▶

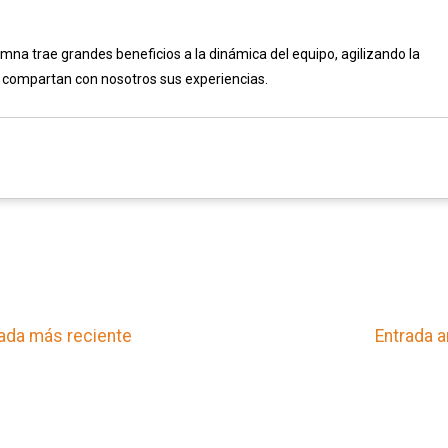
mna trae grandes beneficios a la dinámica del equipo, agilizando la
e compartan con nosotros sus experiencias.
ada más reciente
Entrada a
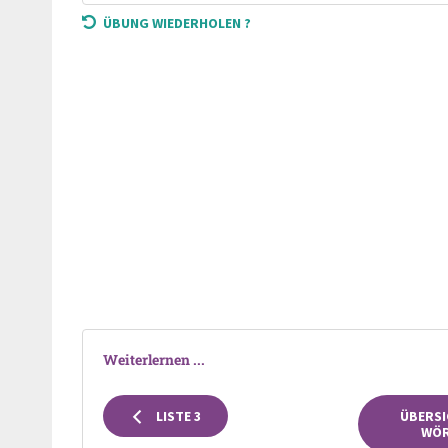
ÜBUNG WIEDERHOLEN ?
Weiterlernen ...
LISTE 3
ÜBERSI
WÖR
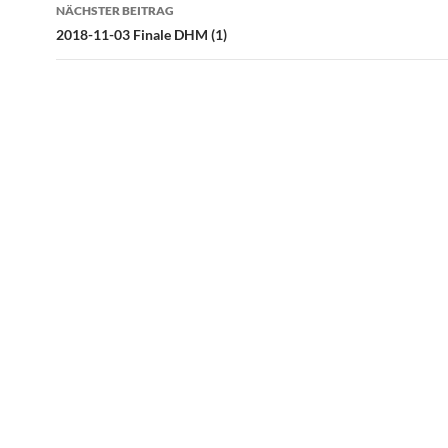
NÄCHSTER BEITRAG
2018-11-03 Finale DHM (1)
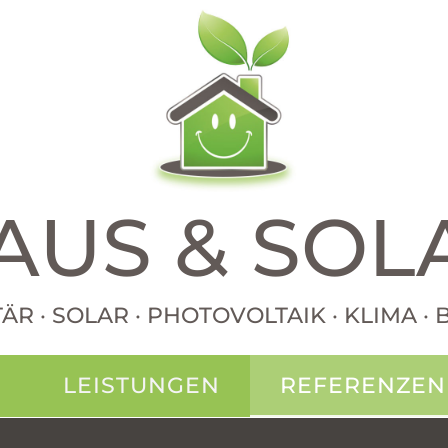
AUS & SOL
TÄR · SOLAR · PHOTOVOLTAIK · KLIMA 
N
LEISTUNGEN
REFERENZEN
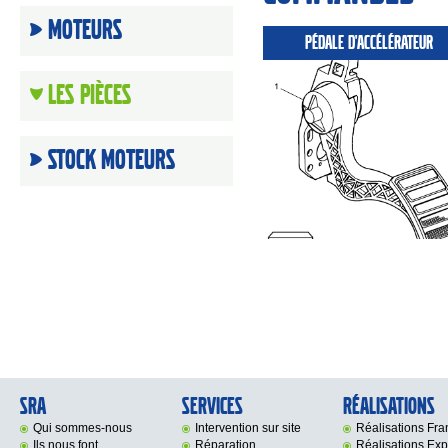
Moteurs
PÉDALE D'ACCÉLÉRATEUR
Les Pièces
Stock moteurs
SRA
Services
Réalisations
Qui sommes-nous
Intervention sur site
Réalisations Fr
Ils nous font
Réparation
Réalisations Exp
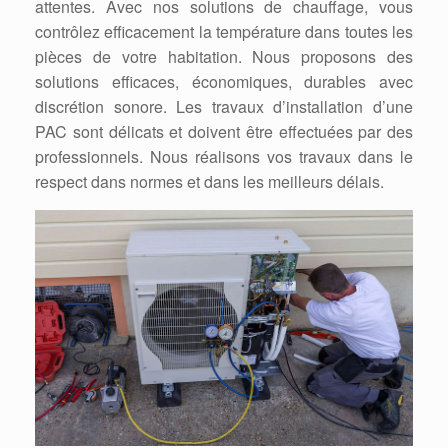
attentes. Avec nos solutions de chauffage, vous
contrôlez efficacement la température dans toutes les
pièces de votre habitation. Nous proposons des
solutions efficaces, économiques, durables avec
discrétion sonore. Les travaux d’installation d’une
PAC sont délicats et doivent être effectuées par des
professionnels. Nous réalisons vos travaux dans le
respect dans normes et dans les meilleurs délais.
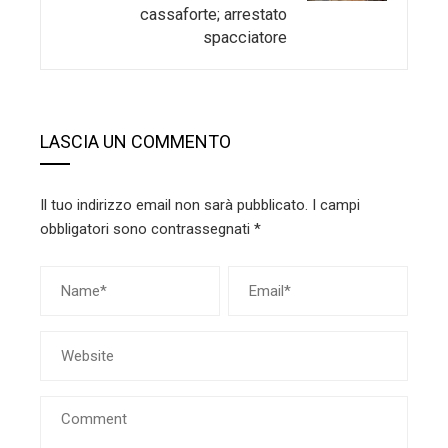
cassaforte; arrestato
spacciatore
LASCIA UN COMMENTO
Il tuo indirizzo email non sarà pubblicato.
I campi
obbligatori sono contrassegnati
*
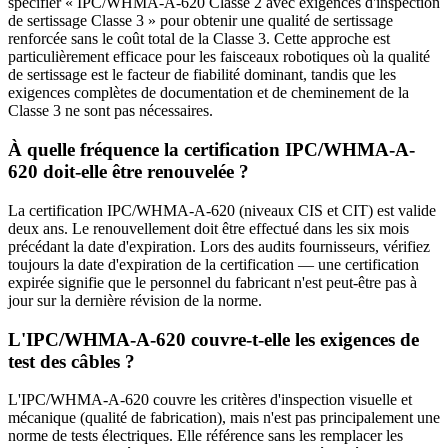
spécifier « IPC/WHMA-A-620 Classe 2 avec exigences d'inspection
de sertissage Classe 3 » pour obtenir une qualité de sertissage
renforcée sans le coût total de la Classe 3. Cette approche est
particulièrement efficace pour les faisceaux robotiques où la qualité
de sertissage est le facteur de fiabilité dominant, tandis que les
exigences complètes de documentation et de cheminement de la
Classe 3 ne sont pas nécessaires.
À quelle fréquence la certification IPC/WHMA-A-
620 doit-elle être renouvelée ?
La certification IPC/WHMA-A-620 (niveaux CIS et CIT) est valide
deux ans. Le renouvellement doit être effectué dans les six mois
précédant la date d'expiration. Lors des audits fournisseurs, vérifiez
toujours la date d'expiration de la certification — une certification
expirée signifie que le personnel du fabricant n'est peut-être pas à
jour sur la dernière révision de la norme.
L'IPC/WHMA-A-620 couvre-t-elle les exigences de
test des câbles ?
L'IPC/WHMA-A-620 couvre les critères d'inspection visuelle et
mécanique (qualité de fabrication), mais n'est pas principalement une
norme de tests électriques. Elle référence sans les remplacer les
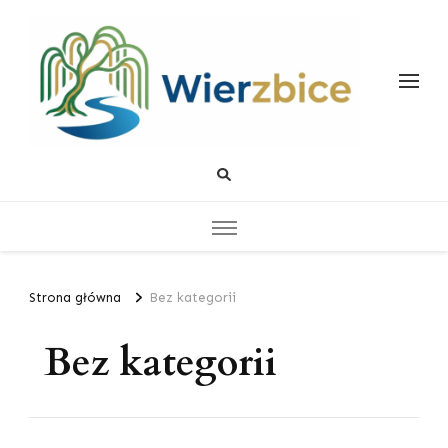
Wierzbice
Życiowe Poradniki
Strona główna
Bez kategorii
Bez kategorii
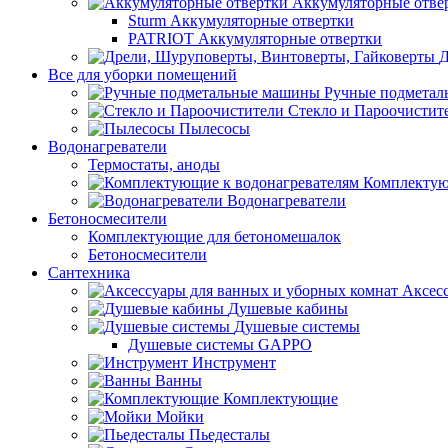
Аккумуляторные отве
Sturm Аккумуляторные отвертки
PATRIOT Аккумуляторные отвертки
Д
Все для уборки помещений
Ручные подмета
Стекло и Пароочистит
Пылесосы
Водонагреватели
Термостаты, аноды
Комплектую
Водонагреватели
Бетоносмесители
Комплектующие для бетономешалок
Бетоносмесители
Сантехника
Аксес
Душевые кабины
Душевые системы
Душевые системы GAPPO
Инструмент
Ванны
Комплектующие
Мойки
Пьедесталы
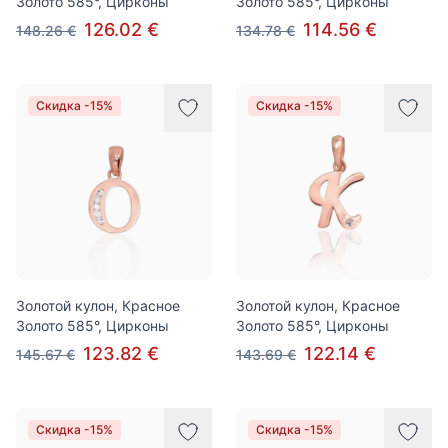
Золото 585°, Цирконы
Золото 585°, Цирконы
126.02 €
114.56 €
148.26 €
134.78 €
Скидка -15%
Скидка -15%
Золотой кулон, Красное
Золотой кулон, Красное
Золото 585°, Цирконы
Золото 585°, Цирконы
123.82 €
122.14 €
145.67 €
143.69 €
Скидка -15%
Скидка -15%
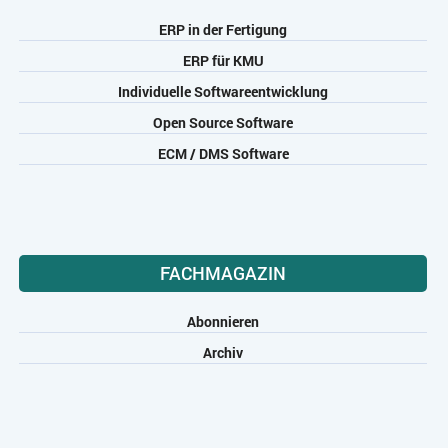
ZEITWIRTSCHAFT
ERP in der Fertigung
ERP für KMU
Individuelle Softwareentwicklung
Open Source Software
ECM / DMS Software
FACHMAGAZIN
Abonnieren
Archiv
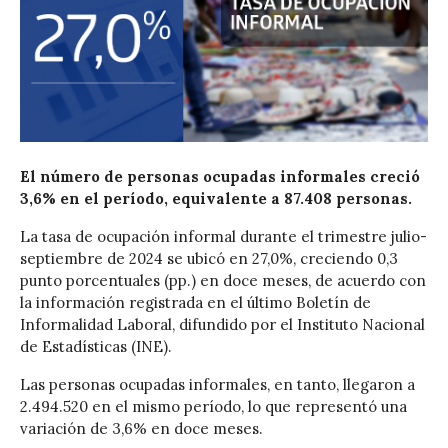
El número de personas ocupadas informales creció
3,6% en el período, equivalente a 87.408 personas.
La tasa de ocupación informal durante el trimestre julio-
septiembre de 2024 se ubicó en 27,0%, creciendo 0,3
punto porcentuales (pp.) en doce meses, de acuerdo con
la información registrada en el último Boletín de
Informalidad Laboral, difundido por el Instituto Nacional
de Estadísticas (INE).
Las personas ocupadas informales, en tanto, llegaron a
2.494.520 en el mismo período, lo que representó una
variación de 3,6% en doce meses.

◀

**INSTRUCTIONS FOR THE TASK**
Copy each entry exactly as written. Pictures do not belong in the copy.

**OUTPUT OF THE TASK**
mna trae grandes beneficios a la dinámica del equipo, agilizando la
e compartan con nosotros sus experiencias.
ada más reciente
Entrada a
ÜBUNG WIEDERHOLEN ?
Weiterlernen ...
LISTE 3
ÜBERSI
WÖR
NÄCHSTER BEITRAG
2018-11-03 Finale DHM (1)
AUS & SOL
TÄR · SOLAR · PHOTOVOLTAIK · KLIMA 
N
LEISTUNGEN
REFERENZEN
Moteurs
PÉDALE D'ACCÉLÉRATEUR
Les Pièces
Stock moteurs
SRA
Services
Réalisations
Qui sommes-nous
Intervention sur site
Réalisations Fr
Ils nous font
Réparation
Réalisations Exp
attentes. Avec nos solutions de chauffage, vous
contrôlez efficacement la température dans toutes les
pièces de votre habitation. Nous proposons des
solutions efficaces, économiques, durables avec
discrétion sonore. Les travaux d’installation d’une
PAC sont délicats et doivent être effectuées par des
professionnels. Nous réalisons vos travaux dans le
respect dans normes et dans les meilleurs délais.
cassaforte; arrestato
spacciatore
LASCIA UN COMMENTO
Il tuo indirizzo email non sarà pubblicato.
I campi
obbligatori sono contrassegnati
*
spécifier « IPC/WHMA-A-620 Classe 2 avec exigences d'inspection
de sertissage Classe 3 » pour obtenir une qualité de sertissage
renforcée sans le coût total de la Classe 3. Cette approche est
particulièrement efficace pour les faisceaux robotiques où la qualité
de sertissage est le facteur de fiabilité dominant, tandis que les
exigences complètes de documentation et de cheminement de la
Classe 3 ne sont pas nécessaires.
À quelle fréquence la certification IPC/WHMA-A-
620 doit-elle être renouvelée ?
La certification IPC/WHMA-A-620 (niveaux CIS et CIT) est valide
deux ans. Le renouvellement doit être effectué dans les six mois
précédant la date d'expiration. Lors des audits fournisseurs, vérifiez
toujours la date d'expiration de la certification — une certification
expirée signifie que le personnel du fabricant n'est peut-être pas à
jour sur la dernière révision de la norme.
L'IPC/WHMA-A-620 couvre-t-elle les exigences de
test des câbles ?
L'IPC/WHMA-A-620 couvre les critères d'inspection visuelle et
mécanique (qualité de fabrication), mais n'est pas principalement une
norme de tests électriques. Elle référence sans les remplacer les
Wierzbice
Życiowe Poradniki
Strona główna
Bez kategorii
Bez kategorii
Аккумуляторные отве
Sturm Аккумуляторные отвертки
PATRIOT Аккумуляторные отвертки
Д
Все для уборки помещений
Ручные подмета
Стекло и Пароочистит
Пылесосы
Водонагреватели
Термостаты, аноды
Комплектую
Водонагреватели
Бетоносмесители
Комплектующие для бетономешалок
Бетоносмесители
Сантехника
Аксес
Душевые кабины
Душевые системы
Душевые системы GAPPO
Инструмент
Ванны
Комплектующие
Мойки
Пьедесталы
Золото 585°, Цирконы
Золото 585°, Цирконы
126.02 €
114.56 €
148.26 €
134.78 €
Скидка -15%
Скидка -15%
Золотой кулон, Красное
Золотой кулон, Красное
Золото 585°, Цирконы
Золото 585°, Цирконы
123.82 €
122.14 €
145.67 €
143.69 €
Скидка -15%
Скидка -15%
ZEITWIRTSCHAFT
ERP in der Fertigung
ERP für KMU
Individuelle Softwareentwicklung
Open Source Software
ECM / DMS Software
FACHMAGAZIN
Abonnieren
Archiv
El número de personas ocupadas informales creció
3,6% en el período, equivalente a 87.408 personas.
La tasa de ocupación informal durante el trimestre julio-
septiembre de 2024 se ubicó en 27,0%, creciendo 0,3
punto porcentuales (pp.) en doce meses, de acuerdo con
la información registrada en el último Boletín de
Informalidad Laboral, difundido por el Instituto Nacional
de Estadísticas (INE).
Las personas ocupadas informales, en tanto, llegaron a
2.494.520 en el mismo período, lo que representó una
variación de 3,6% en doce meses.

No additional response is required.